Redução do requisito de hardware

O espaço em disco representa o principal gargalo para operadores de nós, de acordo com o Go-Ethereum (GETH). Blockchains de contratos inteligentes geram grandes volumes de dados que requerem capacidade de armazenamento crescente, tornando hardware especializado uma necessidade prática. A parcialidade sem estado reduziria os requisitos de armazenamento ao permitir que os nós mantenham apenas informações delta de estado relevantes para interações do usuário, em vez de todo o estado da cadeia, potencialmente ampliando o grupo de participantes capazes de operar infraestrutura local.

Financiamento e Direção Estratégica da Fundação Ethereum

Compromisso pessoal com o desenvolvimento de infraestrutura

No final de janeiro de 2026, Buterin revelou que reservou 16.384 Ether (aproximadamente 45 milhões de dólares na altura) de seus holdings pessoais para apoiar:

  • Tecnologias de preservação de privacidade

  • Iniciativas de hardware aberto

  • Desenvolvimento de software seguro e verificável

Cronograma de implementação e contexto da Fundação

Os fundos serão implantados gradualmente nos próximos anos, enquanto a Fundação Ethereum entra num período descrito como de “austeridade moderada”, continuando a seguir seu roteiro técnico. Este compromisso financeiro reforça uma estratégia de longo prazo para fortalecer a infraestrutura central e alinhar a pesquisa com o desenvolvimento de um ecossistema inclusivo e consciente de privacidade.

Implicações para acessibilidade e segurança da rede

Potencial expansão do grupo de validadores

A consolidação das duas camadas do Ethereum numa única base de código coerente pode simplificar a manutenção, reduzir riscos de configuração incorreta e acelerar a implementação de atualizações na rede. Se a mudança reduzir a complexidade de operação de nós, mais usuários poderão validar e participar diretamente no consenso, potencialmente aumentando a segurança da rede através de conjuntos de validadores mais diversificados.

Considerações de equilíbrio

A proposta navega pela tensão contínua entre os ideais de descentralização e as realidades práticas de hardware, largura de banda e manutenção. Críticos há muito apontam que a complexidade técnica e os requisitos de hardware para operar um nó levantam preocupações de centralização, pois o poder de validação se concentra entre aqueles que podem pagar por configurações especializadas e expertise profissional.

Perguntas Frequentes

Como a unificação do software de nós do Ethereum simplificaria a operação?

Atualmente, validadores do Ethereum devem executar dois programas separados — um para a camada de consenso da Beacon Chain e outro para a camada de execução — cada um exigindo configuração e sincronização contínua independentes. A consolidação proposta por Buterin fundiria ambos numa única base de código, eliminando a necessidade de gerenciar pilhas paralelas e reduzindo a expertise técnica necessária.
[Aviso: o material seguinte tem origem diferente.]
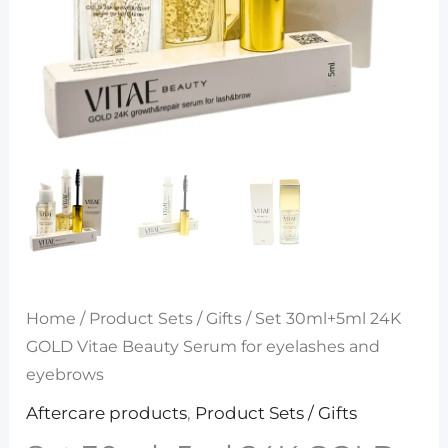
Home
/
Product Sets / Gifts
/ Set 30ml+5ml 24K
GOLD Vitae Beauty Serum for eyelashes and
eyebrows
Aftercare products
,
Product Sets / Gifts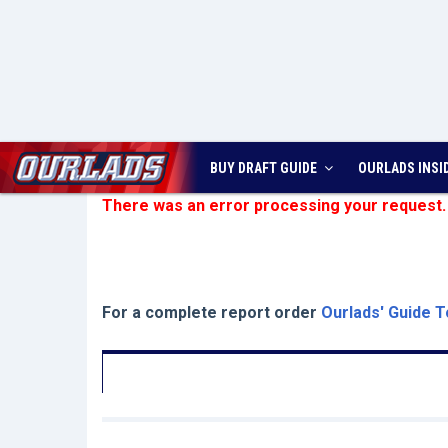
BUY DRAFT GUIDE
OURLADS
INSI
There was an error processing your request.
For a complete report order
Ourlads' Guide T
Isso simplifica a manutenção, mantendo toda a funcionalidade de rede existente.

O que são nós parcialmente sem estado e como diferem dos nós completos?
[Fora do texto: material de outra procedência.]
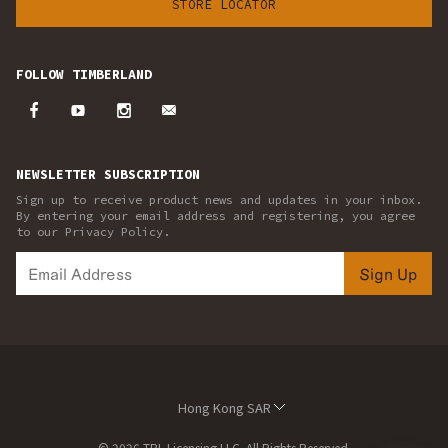
STORE LOCATOR
FOLLOW TIMBERLAND
NEWSLETTER SUBSCRIPTION
Sign up to receive product news and updates in your inbox.
By entering your email address and registering, you agree
to our Privacy Policy.
Sign Up
Hong Kong SAR
© 2026 TBL Licensing LLC. All Rights Reserved.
Nós parcialmente sem estado não mantêm todo o histórico da blockchain, retendo apenas os dados necessários para tarefas específicas do usuário, como enviar transações ou verificar a blockchain. Essa arquitetura reduz o espaço em disco e os requisitos de armazenamento, que atualmente representam o principal gargalo para operadores de nós. Ao diminuir as barreiras de hardware, mais usuários poderiam rodar nós locais para validação de transações e verificação de blocos, contribuindo para a descentralização da rede.
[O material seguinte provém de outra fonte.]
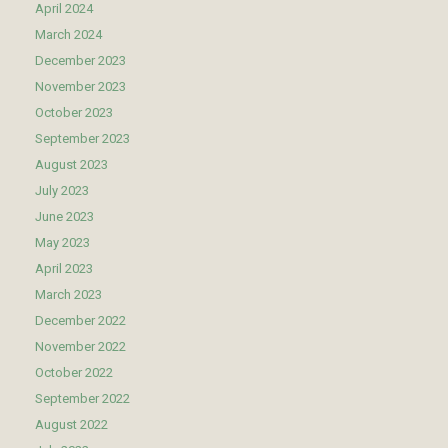
April 2024
March 2024
December 2023
November 2023
October 2023
September 2023
August 2023
July 2023
June 2023
May 2023
April 2023
March 2023
December 2022
November 2022
October 2022
September 2022
August 2022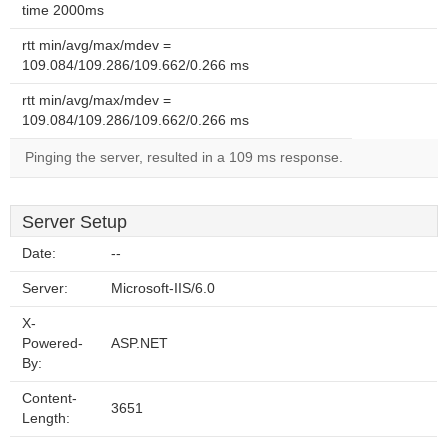
time 2000ms
rtt min/avg/max/mdev =
109.084/109.286/109.662/0.266 ms
rtt min/avg/max/mdev =
109.084/109.286/109.662/0.266 ms
Pinging the server, resulted in a 109 ms response.
Server Setup
Date:
--
Server:
Microsoft-IIS/6.0
X-
Powered-
ASP.NET
By:
Content-
3651
Length:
Por que Vitalik Buterin enfatiza a operação individual de nós em vez da dependência de provedores de RPC?

Buterin argumenta que a dependência de um pequeno número de provedores de RPC cria riscos de centralização, incluindo possíveis despublicações ou censuras se os provedores restringirem o acesso por motivos geopolíticos ou políticos. Operadores de nós independentes podem verificar transações e participar na governança sem depender de serviços externos, aumentando a resiliência da rede. Sua proposta visa tornar a infraestrutura auto-hospedada acessível a indivíduos e famílias, enquadrando a operação de nós como um direito básico, e não uma especialidade profissional.